# [Review] Overview of Multi-Agent Learning

November 3, 2018 · 7 minute read

# Multiagent Learning: Basics, Challenges and Prospects

K. Tuyls, G. Weiss, Maastricht University, AAAI AI Magazine, Fall 2012, 41-52

Article was presented in class here

## Aims of the paper

This article serves as an introduction to the field of multi-agent learning (MAL) for a reader who is familiar with basic machine learning techniques and game theory, i.e. somebody who is in a technical field but outside of MAL specifically. The article looks to do several things:

• Introduce basic concepts in MAL, including mathematics and foundational ideas
• Provide a historical summary of previous developments in MAL
• Identify challenges in the field of MAL
• Identify promising future research avenues

In doing so it seeks to ready the reader for reading and understanding literature in the field. It is worth noting that this is the perspective from 2012.

## Paper Summary

The starting point is the definition of a Multi-Agent System

A Multi-Agent System (MAS) is a distributed system of independent agents which cooperate or compete to achieve a certain objective.

From which we focus specifically on Multi-Agent Learning which is the integration of machine learning and design of distributed algorithms to create a network of adaptive agents. This is important as it provides a link between machine learning and MAS.

### Reinforcement Learning: MDPs and Markov Games

Following the definition, a very concise but useful overview is given of the formal setting for learning in MAL. Most MAL systems follow a reinforcement Learning and/or game theory approach.

An intuitive explanation is given with the analogy of a dog and learned behaviour. This is formalised for the single agent as a Markov Decision Process or MDP. An MDP represents a sequence of decisions for fully observable worlds which, most importantly, follow the Markov Property which is that states $s$ depend only on the previous state $s_{t-1}$ and no other.

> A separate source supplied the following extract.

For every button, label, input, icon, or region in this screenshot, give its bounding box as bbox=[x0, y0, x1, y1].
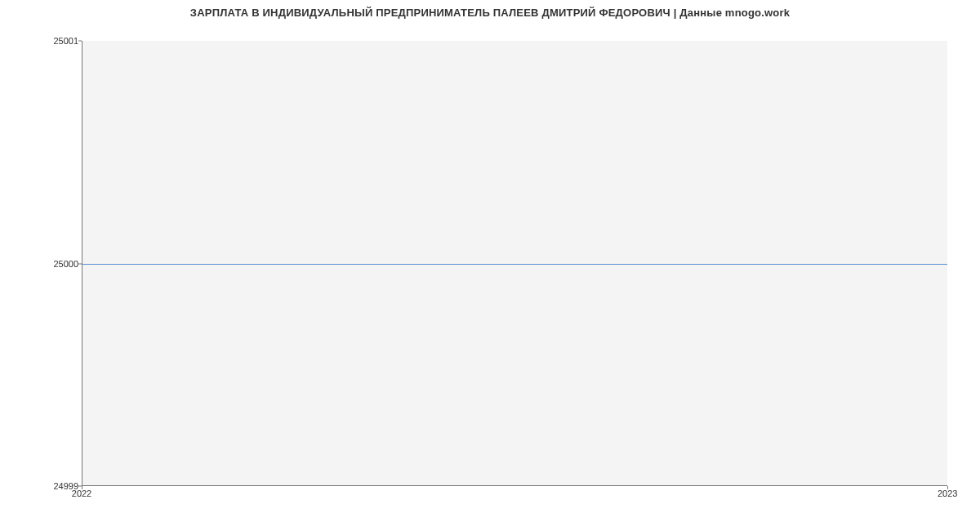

An MDP can be represented as a tuple of $(S, A, T, R)$ which are the set of states; set of actions; a Transition Function $T:S \times A \times S \rightarrow [0, 1]$ which is the probability of ending in a given state $s’$ after taking an action $a$ in state $s$ which ends up return a reward $r$ for being in a state $s’$. The aim, or learning task is to find a policy $\pi:S \rightarrow S$ or a set of actions to take at each state such that we get the maximal expected future reward, which is known as the value of the policy $V^{\pi}$. This value can found iteratively through the Bellman Equation

$$V^{\pi}(s, t+1) = R(s) + \sum_{s’\in S} T(s, \pi(s), s’) V^{\pi}(s’, t)$$

When the environment is unknown, we can instead use Q-learning which aims to estimate the value of state-action pairs $Q^\pi (S,A)$ directly instead of the value of each state $V^\pi(s)$. Again the Bellman Equation can be applied for iterative learning updates.

This can then be ported through to multi-agent settings through Markov Games in which $P$ agents each have their own value functions where players take simultaneous actions and receive immediate payoff depending on their joint action. Therefore the Transition function maps over the entire joint action space. Markov Games act as the foundation for most multi-agent learning frameworks and there exists many extensions to these ideas.

### Nature of the problem

The main goal of MAL is summed up in the following definition

An agent in a stochastic game needs to learning to behave optimally in the presence of other (learning) agents

In MAL, we can define optimality in terms of the Game Theoretic idea of a Nash Equilibrium which is defined as a state where any action taken by any agent cannot guarantee a better final outcome.

We follow on with a major discussion upon the classification and characterisation of current techniques in MAL. Several widely used classifications are presented along with justifications. These include:

• Cooperative vs Competitive Learning - which seeks to define a difference between swarms of agents together have a joint task to optimise vs a swarm of individual, selfish agents.
• Agent Awareness Levels - Which segregates on how aware agents are of other agents’ goals.
• Proposed Research Agendas - Which segregates on the five possible goals of MAL research.

Following this discussion, a brief historical overview is given from the 1980s to 2012 describing the difference between the Startup Period and the Consolidation Period and the research that was conducted in each. From these periods, 3 milestones where chosen by the author as major works during this period

• Joint Action Learning, (Claus and Boutillier 1998) - Seeks to learn Q values for joint actions in a cooperative game.
• Nash Q-Learning, (Hu and Wellman 2000) - The Nash equilibrium is computed at each update step and therefore guaranteed convergence to Nash equilibrium.
• Infinitesimal Gradient Ascent, (Singh, Kearns and Mansour 2000) - Where the policy is updated using gradient learning which on average converges to the Nash equilibrium.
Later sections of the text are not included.